SANTA FE – The New Mexico Public Education Department is working with school districts and internet providers to expand broadband access in rural areas struggling with remote learning, according to lawyers for the state.
In a response filed in court this week, the lawyers also said school funding hasn’t been cut since the pandemic started.
The filing comes after plaintiffs in a landmark education lawsuit argued that the state’s attempts to provide internet access and learning devices were “woefully insufficient.”
In a motion filed in December, the plaintiffs asked state District Judge Matthew Wilson to order the state to connect more children to online learning by immediately identifying students who lack laptops or tablets and providing internet vouchers for at-risk households.
With in-person learning currently off limits, the inability to access remote classes has been a challenge for many rural and low-income students, particularly Native American children living on tribal lands.
Court documents show the Public Education Department mapped more than 500 public Wi-Fi hot spots around the state and obtained thousands of quotes from internet service providers for 19,000 students in rural areas. The agency also distributed about 6,200 laptops and 700 residential hot spots, all of which went to tribal communities.
The documents also show school districts had access to $6 million in federal relief aid and state emergency funding to buy laptops and hot spot devices and help families pay for internet access.
The state also provided a question-and-answer sheet to find ways to provide students with internet access and created a special team to help solve connectivity issues, the Santa Fe New Mexican reported.
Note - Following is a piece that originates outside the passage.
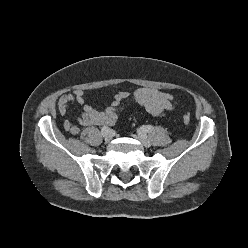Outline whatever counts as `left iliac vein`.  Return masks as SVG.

In 2018, a state district court ruled in favor of Navajo and Hispanic plaintiffs, finding that New Mexico failed to provide adequate educational opportunities to poor and minority students and those with disabilities. The long-running case has been a driving force in educational policy in a state where per-student spending and educational achievement hover near the bottom of national rankings.
In June, a judge rejected Democratic Gov. Michelle Lujan Grisham’s attempt to have the case dismissed.
State officials have argued that they share the goals of the litigants but don’t want courts micro-managing policy.